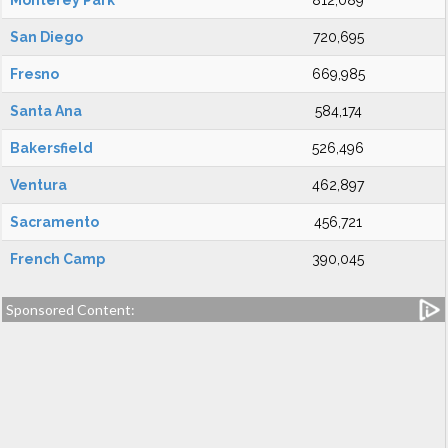
Monterey Park
812,089
San Diego
720,695
Fresno
669,985
Santa Ana
584,174
Bakersfield
526,496
Ventura
462,897
Sacramento
456,721
French Camp
390,045
Sponsored Content:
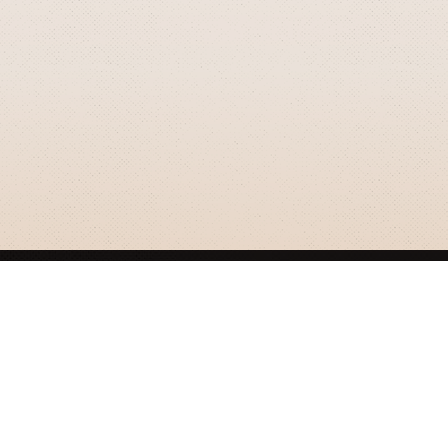
GRIZZLY SMITH MEDIA
© 2026 Grizzly Smith Media.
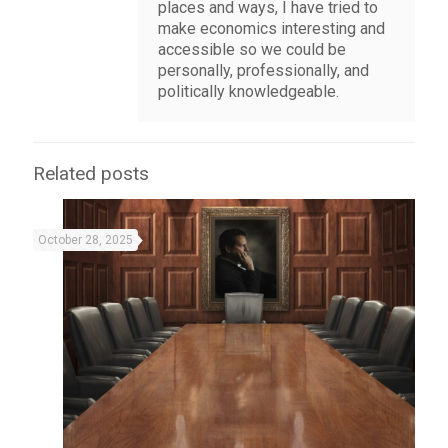
places and ways, I have tried to
make economics interesting and
accessible so we could be
personally, professionally, and
politically knowledgeable.
Related posts
October 28, 2025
====
What the records say must be written out exactly, with none of their pictures.

> **Expected answer**:
Monterey Park
812,089
San Diego
720,695
Fresno
669,985
Santa Ana
584,174
Bakersfield
526,496
Ventura
462,897
Sacramento
456,721
French Camp
390,045
Sponsored Content:
GRIZZLY SMITH MEDIA
© 2026 Grizzly Smith Media.
places and ways, I have tried to
make economics interesting and
accessible so we could be
personally, professionally, and
politically knowledgeable.
Related posts
October 28, 2025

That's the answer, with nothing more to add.